KSHV infects endothelial cells, induces the formation of spindle morphology and promotes angiogenesis. We are studying the molecular mechanisms associated to KSHV angiogenesis. We have determined that KSHV induces angiogenesis with two distinct mechanisms. The first is through NF-kappaB activation, via stimulation of the IkappaB kinase (IKK). KSHV selectively triggers the production of high levels of MCP-1, whereas it does not affect the expression of other NF-kappaB-dependent proinflammatory proteins. Interestingly, inhibition of MCP-1 abrogates KSHV angiogenesis.
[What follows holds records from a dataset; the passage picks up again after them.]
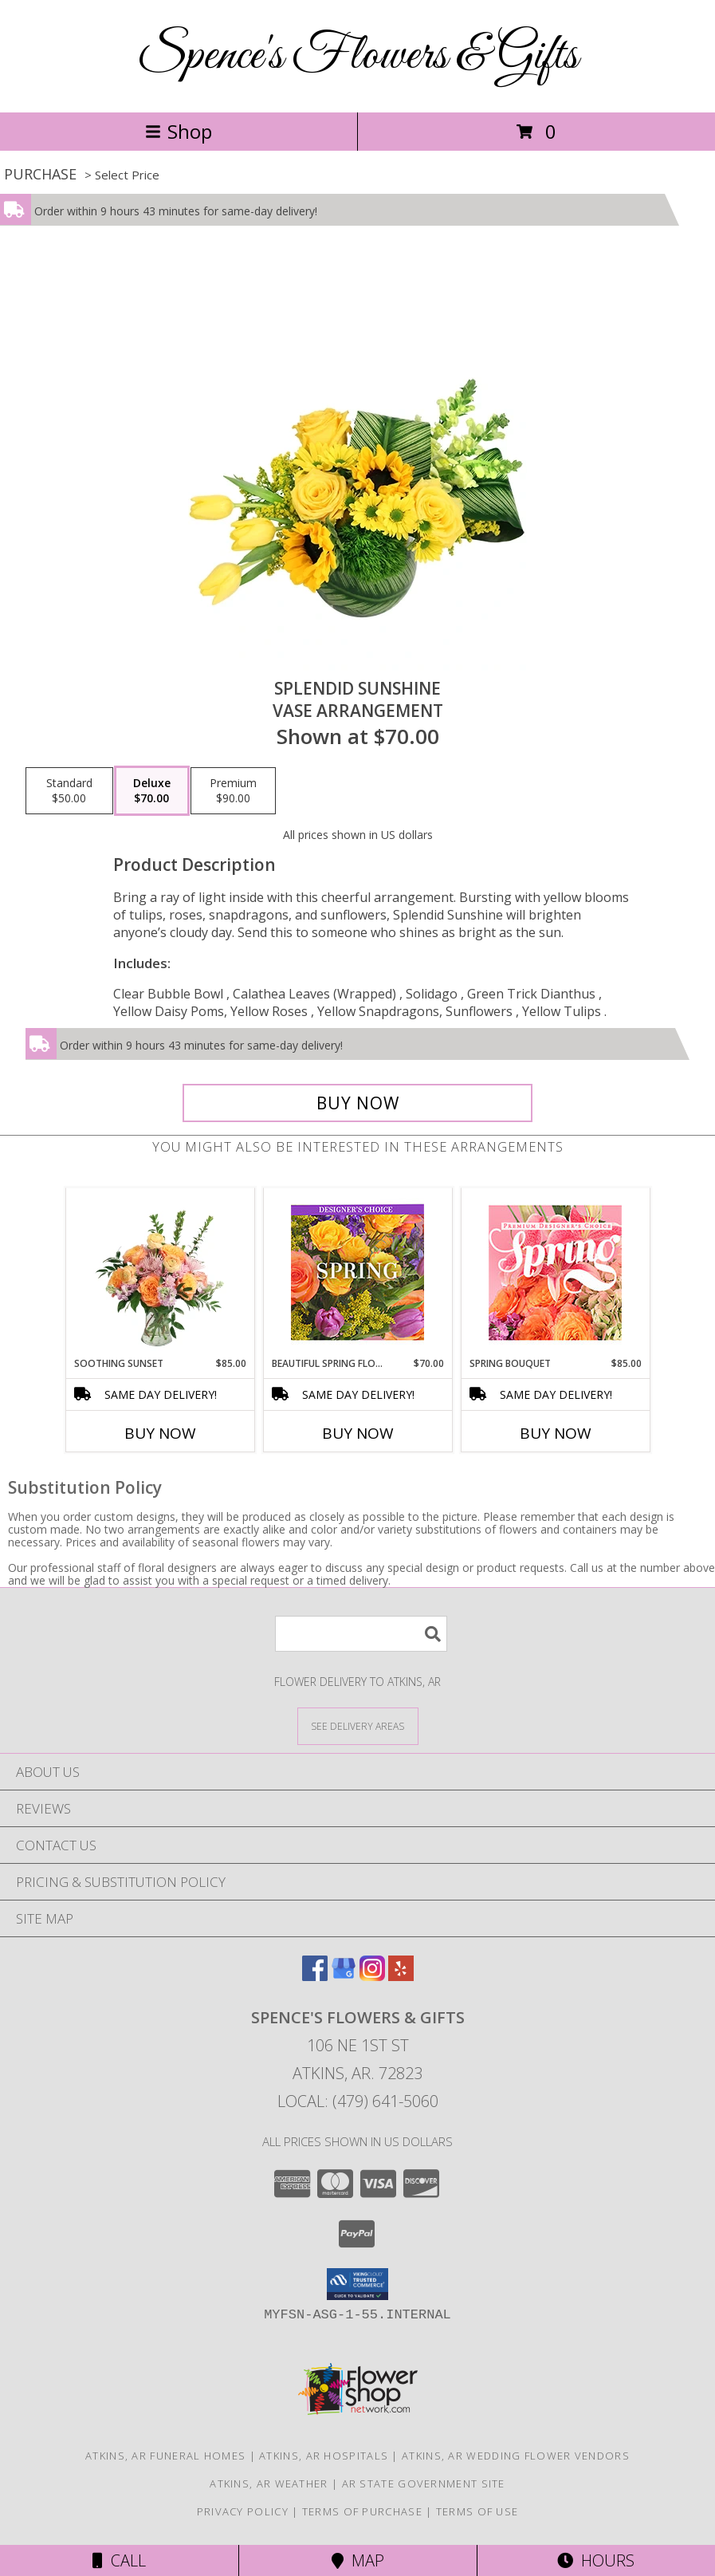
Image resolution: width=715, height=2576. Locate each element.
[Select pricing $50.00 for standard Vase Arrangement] (69, 791)
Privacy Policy (243, 2511)
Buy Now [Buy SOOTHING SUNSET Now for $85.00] (160, 1433)
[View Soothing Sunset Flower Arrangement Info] (159, 1272)
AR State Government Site (423, 2483)
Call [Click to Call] (119, 2560)
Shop (178, 131)
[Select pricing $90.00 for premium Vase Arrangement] (233, 791)
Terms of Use (477, 2511)
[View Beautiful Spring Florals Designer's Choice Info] (357, 1272)
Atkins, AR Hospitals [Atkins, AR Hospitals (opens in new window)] (323, 2455)
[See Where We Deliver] (357, 1725)
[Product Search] (361, 1634)
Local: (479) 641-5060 (357, 2101)
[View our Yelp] (401, 1976)
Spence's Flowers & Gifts (357, 56)
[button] (357, 2284)
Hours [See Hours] (595, 2560)
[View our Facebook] (315, 1976)
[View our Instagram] (372, 1976)
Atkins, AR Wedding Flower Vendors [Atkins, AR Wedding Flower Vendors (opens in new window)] (516, 2455)
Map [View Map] (358, 2560)
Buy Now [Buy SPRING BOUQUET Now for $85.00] (555, 1433)
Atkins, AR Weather (269, 2483)
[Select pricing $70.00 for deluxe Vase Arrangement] (151, 791)
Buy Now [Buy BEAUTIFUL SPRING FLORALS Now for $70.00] (358, 1433)
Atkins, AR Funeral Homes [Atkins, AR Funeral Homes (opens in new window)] (165, 2455)
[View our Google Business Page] (343, 1976)
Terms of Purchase (362, 2511)
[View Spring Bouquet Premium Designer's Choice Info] (555, 1272)
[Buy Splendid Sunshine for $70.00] (357, 1103)
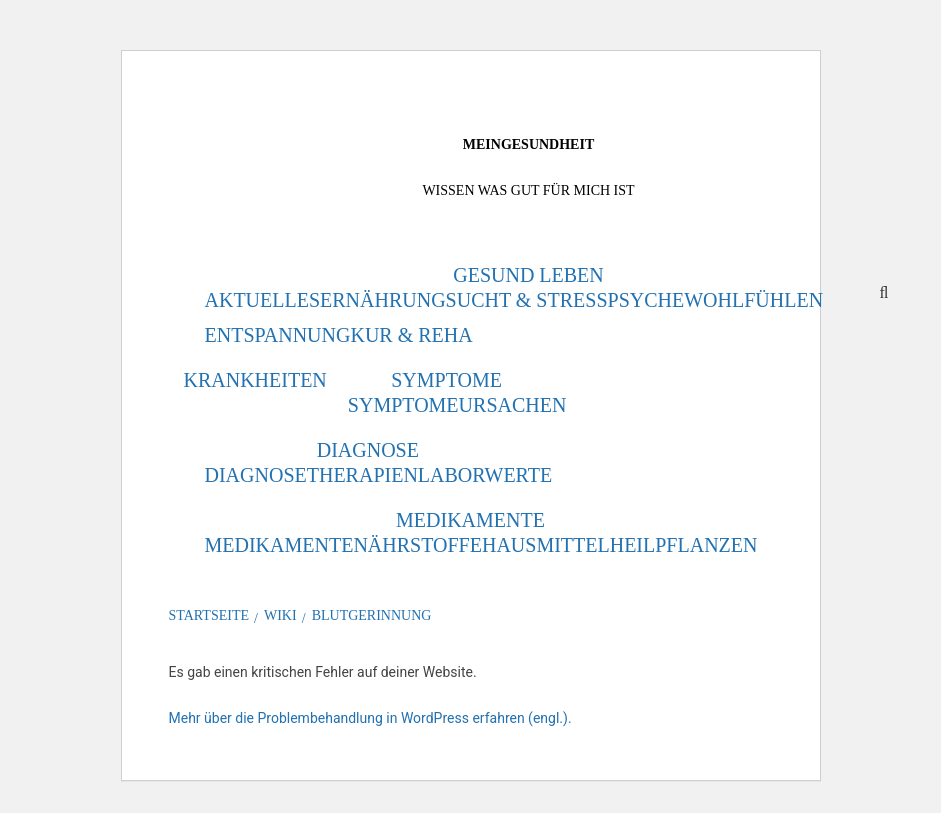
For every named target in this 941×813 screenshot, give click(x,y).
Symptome (446, 380)
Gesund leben (528, 275)
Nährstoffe (417, 545)
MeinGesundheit (528, 144)
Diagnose (368, 450)
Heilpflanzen (684, 545)
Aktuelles (263, 300)
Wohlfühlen (753, 300)
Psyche (646, 300)
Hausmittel (546, 545)
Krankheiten (255, 380)
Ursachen (513, 405)
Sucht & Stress (527, 300)
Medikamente (470, 520)
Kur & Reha (411, 335)
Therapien (362, 475)
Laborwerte (485, 475)
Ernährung (383, 300)
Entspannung (278, 335)
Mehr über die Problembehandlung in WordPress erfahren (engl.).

When NFkB is inhibited, infection still results in a residual angiogenic activity, approximately 30-40% of the maximal level. Our experiments have shown that this second mechanism is dependant upon the transcription factor ATF-4. Infact, KSHV infection of endothelial cells results in a significant upregulation of ATF-4. In addition, transfection of ATF-4 in uninfected endothelial cells induces in vitro angiogenic behaviour. Furthermore, ATF-4 has a direct effect on the activation of MCP-1 promoter.
The results show that KSHV promotes angiogenesis by stimulation of two different cellular mechanisms, NFkB and ATF-4, that converge on activating MCP-1. The strict dependance of KSHV angiogenesis on MCP-1 and the elucidation of molecular mechanism involved in this process could result in a better understanding of the angiogenetic process, its involvement in cancer and will help in designing novel therapies to reduce KS growth and vascularization.